Work required
Tally every line of the entries that contains the string "educação", then reply with only that number.

[Transcribed page contents]
--------
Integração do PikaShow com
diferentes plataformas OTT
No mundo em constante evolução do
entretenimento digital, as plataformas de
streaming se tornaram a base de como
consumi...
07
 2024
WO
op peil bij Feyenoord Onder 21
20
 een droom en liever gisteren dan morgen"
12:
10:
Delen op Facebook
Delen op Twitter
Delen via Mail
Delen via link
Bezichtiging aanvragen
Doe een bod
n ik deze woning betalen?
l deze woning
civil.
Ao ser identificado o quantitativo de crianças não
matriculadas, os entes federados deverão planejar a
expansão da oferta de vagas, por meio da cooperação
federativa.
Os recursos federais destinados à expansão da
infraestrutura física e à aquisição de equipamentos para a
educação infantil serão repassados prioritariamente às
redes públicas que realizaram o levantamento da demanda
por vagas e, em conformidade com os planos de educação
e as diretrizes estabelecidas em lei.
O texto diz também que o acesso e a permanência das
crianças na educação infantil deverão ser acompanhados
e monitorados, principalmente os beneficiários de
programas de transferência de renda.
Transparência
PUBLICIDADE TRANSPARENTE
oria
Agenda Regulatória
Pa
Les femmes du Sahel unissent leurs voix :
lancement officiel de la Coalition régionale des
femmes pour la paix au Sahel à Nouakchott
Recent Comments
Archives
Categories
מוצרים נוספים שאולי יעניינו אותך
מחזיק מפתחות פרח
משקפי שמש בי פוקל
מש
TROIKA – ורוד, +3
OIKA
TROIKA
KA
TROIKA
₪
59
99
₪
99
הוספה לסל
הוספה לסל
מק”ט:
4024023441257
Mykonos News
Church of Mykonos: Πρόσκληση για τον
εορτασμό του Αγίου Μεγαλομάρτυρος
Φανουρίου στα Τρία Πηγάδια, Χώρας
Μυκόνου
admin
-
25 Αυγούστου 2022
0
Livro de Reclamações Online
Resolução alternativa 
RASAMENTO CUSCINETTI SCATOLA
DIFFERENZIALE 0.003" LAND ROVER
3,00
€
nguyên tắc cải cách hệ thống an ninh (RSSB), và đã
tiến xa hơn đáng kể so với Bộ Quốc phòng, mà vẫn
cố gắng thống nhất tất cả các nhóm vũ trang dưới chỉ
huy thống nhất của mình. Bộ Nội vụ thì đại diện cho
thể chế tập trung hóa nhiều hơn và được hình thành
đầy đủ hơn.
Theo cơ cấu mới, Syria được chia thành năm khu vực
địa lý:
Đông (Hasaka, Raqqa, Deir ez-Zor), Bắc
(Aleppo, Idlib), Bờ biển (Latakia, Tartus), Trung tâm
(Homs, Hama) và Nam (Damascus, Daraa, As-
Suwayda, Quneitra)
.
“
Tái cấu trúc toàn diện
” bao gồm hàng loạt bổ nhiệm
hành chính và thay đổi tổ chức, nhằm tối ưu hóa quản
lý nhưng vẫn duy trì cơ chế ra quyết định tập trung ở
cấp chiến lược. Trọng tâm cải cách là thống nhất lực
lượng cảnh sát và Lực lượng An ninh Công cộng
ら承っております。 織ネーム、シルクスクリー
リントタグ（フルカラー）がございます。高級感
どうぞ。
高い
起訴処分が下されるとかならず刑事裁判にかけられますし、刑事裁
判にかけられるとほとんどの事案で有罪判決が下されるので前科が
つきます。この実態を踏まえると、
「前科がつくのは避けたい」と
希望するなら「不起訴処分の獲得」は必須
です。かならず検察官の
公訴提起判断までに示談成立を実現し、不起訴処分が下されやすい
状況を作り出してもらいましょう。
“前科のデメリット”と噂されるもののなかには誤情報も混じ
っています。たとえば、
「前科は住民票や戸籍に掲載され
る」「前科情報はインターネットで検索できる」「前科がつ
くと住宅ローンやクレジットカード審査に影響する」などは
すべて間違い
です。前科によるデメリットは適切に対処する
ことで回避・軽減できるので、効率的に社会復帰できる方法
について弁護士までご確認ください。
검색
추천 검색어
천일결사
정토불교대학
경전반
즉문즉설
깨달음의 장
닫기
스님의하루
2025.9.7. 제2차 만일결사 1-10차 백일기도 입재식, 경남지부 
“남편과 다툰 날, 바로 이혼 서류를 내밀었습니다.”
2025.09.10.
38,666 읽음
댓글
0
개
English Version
--------
Expected answer
3